Whole genome sequencing in the Middle Eastern Qatari population identifies genetic associations with 45 clinically relevant traits

Abstract

Clinical laboratory tests play a pivotal role in medical decision making, but little is known about their genetic variability between populations. We report a genome-wide association study with 45 clinically relevant traits from the population of Qatar using a whole genome sequencing approach in a discovery set of 6218 individuals and replication in 7768 subjects. Trait heritability is more similar between Qatari and European populations (r = 0.81) than with Africans (r = 0.44). We identify 281 distinct variant-trait-associations at genome wide significance that replicate known associations. Allele frequencies for replicated loci show higher correlations with European (r = 0.94) than with African (r = 0.85) or Japanese (r = 0.80) populations. We find differences in linkage disequilibrium patterns and in effect sizes of the replicated loci compared to previous reports. We also report 17 novel and Qatari-predominate signals providing insights into the biological pathways regulating these traits. We observe that European-derived polygenic scores (PGS) have reduced predictive performance in the Qatari population which could have implications for the translation of PGS between populations and their future application in precision medicine.

Fig. 1. Heritability estimates of 45 clinically-relevant traits.

Heritability estimates of 45 clinically-relevant traits in the Qatar Genome Program cohort (QGP; red markers) compared to estimates from Sardinian (green marker) and Ugandan (blue markers) populations. The heritability estimates in QGP was adjusted for age, gender, the first four population principal components and relatedness. The heritability estimates for several traits in QGP were significantly different from European and African Populations (Supplementary Table 2). Refer to Table 1 for trait abbreviations. Data are presented as mean ± SEM.

Fig. 2. Manhattan plot of GWAS results from 45 clinically-relevant traits.

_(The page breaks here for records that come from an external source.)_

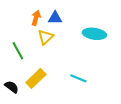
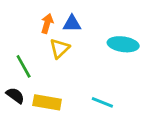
yellow rectangle: (36, 78) -> (47, 102), turned 54
black semicircle: (12, 87) -> (15, 95), moved

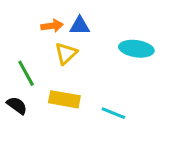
orange arrow: (47, 24) -> (52, 26), turned 66
yellow rectangle: (47, 102) -> (64, 99), moved

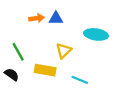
yellow triangle: (66, 53) -> (64, 51), moved

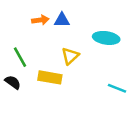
cyan line: (80, 80) -> (117, 88), moved

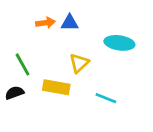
black semicircle: (13, 82) -> (14, 93), turned -56
cyan line: (117, 88) -> (106, 98), moved

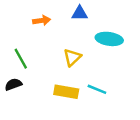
blue triangle: (70, 23) -> (80, 13), moved
yellow rectangle: (56, 87) -> (66, 92), moved

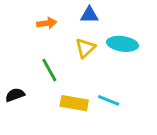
yellow triangle: (72, 57) -> (85, 48), moved
green line: (21, 59) -> (49, 70), moved

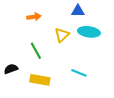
blue triangle: (89, 15) -> (78, 11), moved
yellow rectangle: (74, 103) -> (40, 80), moved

The chromosomal position of genetic variants (N = 7,880,618) is plotted against –log₁₀ (P). Analysis was performed using linear mixed models correcting for age, sex, population principal components and relatedness. The red horizontal line represents the threshold for genome-wide significance (P < 5.0 × 10⁻⁸).

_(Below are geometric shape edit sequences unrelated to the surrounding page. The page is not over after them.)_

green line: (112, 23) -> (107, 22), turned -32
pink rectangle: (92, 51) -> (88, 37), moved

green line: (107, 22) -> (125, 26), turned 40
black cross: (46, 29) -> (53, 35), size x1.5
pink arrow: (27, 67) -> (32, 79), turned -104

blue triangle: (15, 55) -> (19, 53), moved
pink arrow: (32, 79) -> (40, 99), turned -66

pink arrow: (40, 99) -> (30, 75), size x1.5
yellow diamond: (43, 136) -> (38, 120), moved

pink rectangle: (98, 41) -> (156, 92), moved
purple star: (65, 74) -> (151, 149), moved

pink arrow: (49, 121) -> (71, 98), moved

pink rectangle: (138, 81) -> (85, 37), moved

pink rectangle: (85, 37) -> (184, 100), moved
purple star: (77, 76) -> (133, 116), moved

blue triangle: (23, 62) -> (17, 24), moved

Fig. 3. Comparison of allele frequency and linkage disequilibrium patterns.

Example of multiple distinct signals identified at loci associated with clinically-relevant traits. a Regional association plots for total bilirubin (Tbil) locus on chromosome 2 and (b) the prothrombin time (PT) locus on chromosome 13. The plots show chromosomal positions of SNPs plotted against –log₁₀ (P). Multiple distinct signals are shown as red circles, blue lines represent recombination rate. c–f Comparison of allele frequency and linkage disequilibrium for the distinct signals between QGP and European population (c and d) or between QGP and East Asian populations (e and f) for the Tbil and PT loci. Linkage disequilibrium patterns between the distinct signals from QGP data are shown below the red diagonal boxes and those from European (c, d) or East Asian (e, f) populations are shown above the diagonal red boxes. Grayed areas indicate monomorphic SNPs. MAF indicates minor allele frequency from QGP, European (CEU) or East Asian (EAS) populations.

Fig. 4. Comparison of allele frequency and effect size for known loci.

a The effect size (Beta) for loci showing replication after correction for multiple testing in QGP (blue bars) compared to Biobank Japan project (BBJ, orange bars). b Correlation of effect size for replicated loci between QGP and BBJ. c Correlation of allele frequency for replicated loci between QGP and BBJ (r = 0.80), QGP and European (EUR; r = 0.94), or QGP and African (AFR; r = 0.85) populations. Dotted lines represent lines of best fit from regression analysis.

Fig. 5. Performance of European-derived polygenic scores in QGP.

Pearson’s correlation (R) between polygenic scores (PGS) and trait values are shown for European populations (red) and Qatari population (blue). Weighted PGS scores were based on those derived from European population.